Florian Loitsch, Austria
Computer science has been Florian Loitsch’ passion for more than 30 years. What started as a vacation pass-time blossomed into an international career in tech, and today Florian Loitsch has co-founded the startup Toitware in Aarhus.
Tech Lead and Co-Founder@Toitware
“When I was ten years old my father taught my brother and me our first program. We were on vacation in a forest cabin without electricity and we were just writing on paper. I can imagine he regretted that decision, as we were fascinated and couldn’t focus on anything else. While hiking in the mountains we would try to “write” programs and wouldn’t talk about anything else. More than 30 years later, computer science is still my passion.”
Explore: What career opportunities are you looking for?
“When I was 18 years old my family moved from Austria to France. We had some good friends who live on the French Riviera and decided that it could be a good place to live. I did my higher education there. When I had finished my PhD, I was contacted by Google and was offered a job. That job was located in Aarhus, Denmark. That was 11 years ago, and I have not moved since.”
A startup inspired by Google and Danish culture
“I co-founded Toitware, a company that modernizes software development for the internet of things. Most of the other co-founders are ex-Googlers too. That’s where we met and worked together for almost ten years. I’m sure we have adopted some of Google’s culture. We are a very open company, where everyone is heard and encouraged to share their opinions. People are treated equally and fairly. At the same time, we are certainly inspired by Danish culture. Danes tend to be efficient and focused at work but to keep their working hours reasonable. Working an 8-hour day is perfectly normal, even at higher levels. Many employees also work early and then leave early, so they can spend time with their families.”

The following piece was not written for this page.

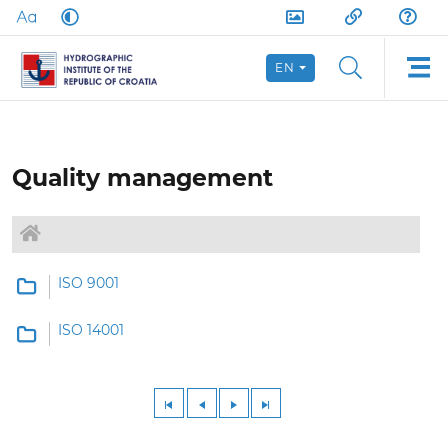
EN
Quality management
ISO 9001
ISO 14001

“I work as a Tech Lead and our team is responsible for creating a completely new programming language. A lot of my daily work consists of straight-forward programming tasks. I spend my time improving the compiler that translates language to bytecodes and enhancing the virtual machine that runs them. Right now, I am working on a package manager for our language. This will allow developers to share their code with others and thus grow a community around our language. It is not unlikely that I have only worked with the best of the best, but the Danes I know and have worked with are technically extremely strong. There is probably a reason that many of the top programming languages, Turbo Pascal, C#, C++, Dart etc. have been created by Danes.”
The disadvantages of living in Denmark are dwarfed by the benefits
“Moving to Denmark was easy. Probably the most difficult part was getting a Danish credit card. I had to get one or two letters from my employer. It’s telling that this small detail was the most difficult thing about moving. Everything else just worked. It can’t be overstated how valuable it is to be able to communicate in English. Every service accepts English. In fact, for long-term residents, it is a challenge to learn Danish as Danes gladly switch to English instead of forcing foreigners to get better at Danish. I learned decent French in roughly three years. It took me much longer to learn Danish, as there was no necessity.”
“The disadvantages of living in Denmark are dwarfed by the benefits. Denmark is a Scandinavian country with high standards of living. There is a reason Denmark is frequently used as an example of a welfare state that works well. Citizens pay high taxes but get lots of benefits in return. Also, Danes have five weeks of vacation, and many companies offer a sixth additional week. Finally, Danes have pretty good laws for parental leave.”